:: Records provided ::

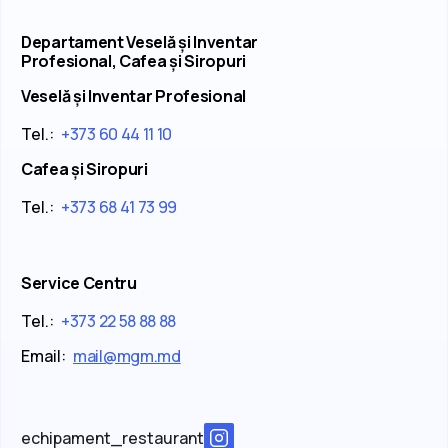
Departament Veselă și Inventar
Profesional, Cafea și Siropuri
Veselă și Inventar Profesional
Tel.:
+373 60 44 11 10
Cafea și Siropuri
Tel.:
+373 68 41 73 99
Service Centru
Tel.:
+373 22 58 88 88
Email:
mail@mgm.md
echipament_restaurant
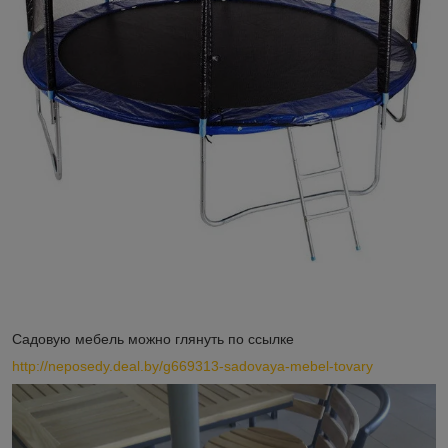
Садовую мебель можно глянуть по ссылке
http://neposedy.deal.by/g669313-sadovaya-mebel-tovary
---
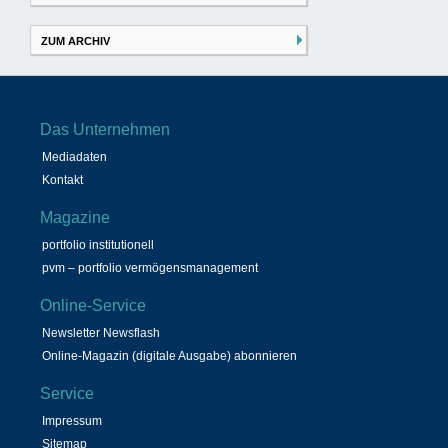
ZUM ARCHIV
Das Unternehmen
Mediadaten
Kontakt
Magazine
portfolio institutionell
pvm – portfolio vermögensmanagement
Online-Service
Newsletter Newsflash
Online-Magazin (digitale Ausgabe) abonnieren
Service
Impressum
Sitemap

:: Required work ::
For each line in the data that holds the word "Online", copy the line.

:: Problem solution ::
Online-Service
Online-Magazin (digitale Ausgabe) abonnieren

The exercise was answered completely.